» What this task involves
Keep to one stretch of the data below, the lines from the one with "Answer in <instances>...</instances>. Outline" up to and including the one with "Look at this", and return that stretch exactly.
(Extracted data begins)
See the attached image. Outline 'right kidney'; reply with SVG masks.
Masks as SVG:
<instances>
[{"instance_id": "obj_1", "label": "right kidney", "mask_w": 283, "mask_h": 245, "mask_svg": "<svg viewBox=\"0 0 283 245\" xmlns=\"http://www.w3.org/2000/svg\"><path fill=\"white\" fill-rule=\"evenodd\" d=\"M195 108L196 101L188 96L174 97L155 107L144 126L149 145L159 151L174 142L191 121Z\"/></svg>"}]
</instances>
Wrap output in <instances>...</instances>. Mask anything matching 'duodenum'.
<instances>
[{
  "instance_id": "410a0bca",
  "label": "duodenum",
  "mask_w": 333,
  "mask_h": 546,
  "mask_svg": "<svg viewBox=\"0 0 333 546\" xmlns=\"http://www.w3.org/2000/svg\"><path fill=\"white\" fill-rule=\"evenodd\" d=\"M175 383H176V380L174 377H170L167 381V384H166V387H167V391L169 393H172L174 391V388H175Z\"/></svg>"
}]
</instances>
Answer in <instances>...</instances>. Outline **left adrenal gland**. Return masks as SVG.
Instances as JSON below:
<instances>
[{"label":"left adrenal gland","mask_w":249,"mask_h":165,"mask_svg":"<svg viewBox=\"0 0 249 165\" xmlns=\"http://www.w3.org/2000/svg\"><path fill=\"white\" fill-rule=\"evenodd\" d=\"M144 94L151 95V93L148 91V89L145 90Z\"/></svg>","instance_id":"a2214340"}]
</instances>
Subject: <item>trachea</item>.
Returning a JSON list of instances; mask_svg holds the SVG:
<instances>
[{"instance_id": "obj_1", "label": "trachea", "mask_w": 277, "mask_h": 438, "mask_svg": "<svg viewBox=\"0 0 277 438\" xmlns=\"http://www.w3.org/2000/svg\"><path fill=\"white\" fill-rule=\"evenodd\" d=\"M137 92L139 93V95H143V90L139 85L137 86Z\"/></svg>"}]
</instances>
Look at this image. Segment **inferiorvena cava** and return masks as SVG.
(Extracted data ends)
(Extracted data begins)
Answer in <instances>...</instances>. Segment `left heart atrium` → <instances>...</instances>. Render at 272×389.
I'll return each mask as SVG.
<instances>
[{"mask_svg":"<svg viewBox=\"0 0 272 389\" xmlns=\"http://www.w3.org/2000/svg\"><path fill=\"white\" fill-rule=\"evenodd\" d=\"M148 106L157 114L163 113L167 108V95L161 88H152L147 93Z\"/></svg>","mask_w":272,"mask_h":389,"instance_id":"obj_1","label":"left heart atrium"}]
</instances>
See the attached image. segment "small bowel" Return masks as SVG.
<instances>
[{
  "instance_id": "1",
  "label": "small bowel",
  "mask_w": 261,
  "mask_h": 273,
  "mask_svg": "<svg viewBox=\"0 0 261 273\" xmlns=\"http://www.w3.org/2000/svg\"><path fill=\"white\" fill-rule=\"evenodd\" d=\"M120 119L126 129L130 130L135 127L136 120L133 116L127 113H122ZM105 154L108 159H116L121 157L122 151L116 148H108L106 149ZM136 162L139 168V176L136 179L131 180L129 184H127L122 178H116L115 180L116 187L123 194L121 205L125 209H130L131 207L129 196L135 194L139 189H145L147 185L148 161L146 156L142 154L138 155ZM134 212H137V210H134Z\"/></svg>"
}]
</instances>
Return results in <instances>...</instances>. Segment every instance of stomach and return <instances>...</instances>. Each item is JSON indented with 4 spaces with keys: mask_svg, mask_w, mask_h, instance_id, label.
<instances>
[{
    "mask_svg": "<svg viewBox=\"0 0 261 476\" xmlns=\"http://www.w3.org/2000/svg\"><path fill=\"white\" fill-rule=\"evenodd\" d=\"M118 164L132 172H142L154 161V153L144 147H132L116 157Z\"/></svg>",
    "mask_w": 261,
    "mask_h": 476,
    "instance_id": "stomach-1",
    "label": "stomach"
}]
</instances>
(Extracted data ends)
» Reply
Answer in <instances>...</instances>. Outline **left adrenal gland**. Return masks as SVG.
Instances as JSON below:
<instances>
[{"label":"left adrenal gland","mask_w":249,"mask_h":165,"mask_svg":"<svg viewBox=\"0 0 249 165\" xmlns=\"http://www.w3.org/2000/svg\"><path fill=\"white\" fill-rule=\"evenodd\" d=\"M144 94L151 95V93L148 91V89L145 90Z\"/></svg>","instance_id":"a2214340"}]
</instances>
Subject: <item>trachea</item>.
Returning a JSON list of instances; mask_svg holds the SVG:
<instances>
[{"instance_id": "obj_1", "label": "trachea", "mask_w": 277, "mask_h": 438, "mask_svg": "<svg viewBox=\"0 0 277 438\" xmlns=\"http://www.w3.org/2000/svg\"><path fill=\"white\" fill-rule=\"evenodd\" d=\"M137 92L139 93V95H143V90L139 85L137 86Z\"/></svg>"}]
</instances>
Look at this image. Segment **inferiorvena cava** and return masks as SVG.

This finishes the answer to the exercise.